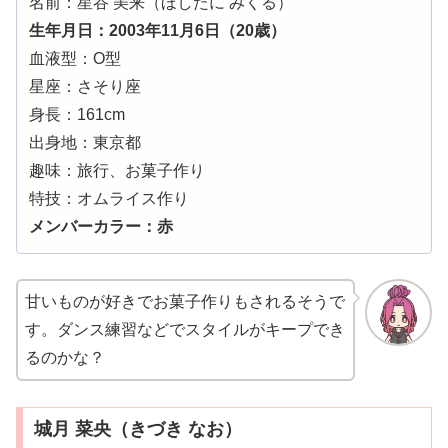
名前：星谷 美来（ほしたに みくる）
生年月日：2003年11月6日（20歳）
血液型：O型
星座：さそり座
身長：161cm
出身地：東京都
趣味：旅行、お菓子作り
特技：オムライス作り
メンバーカラー：赤
甘いものが好きでお菓子作りもされるそうで
す。ダンス練習などでスタイルがキープでき
るのかな？
城月 菜央（きづき なお）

= Exercise brief =
Output the whole listing again, exactly, without its pictures.

= Response to the task =
名前：星谷 美来（ほしたに みくる）
生年月日：2003年11月6日（20歳）
血液型：O型
星座：さそり座
身長：161cm
出身地：東京都
趣味：旅行、お菓子作り
特技：オムライス作り
メンバーカラー：赤
甘いものが好きでお菓子作りもされるそうで
す。ダンス練習などでスタイルがキープでき
るのかな？
城月 菜央（きづき なお）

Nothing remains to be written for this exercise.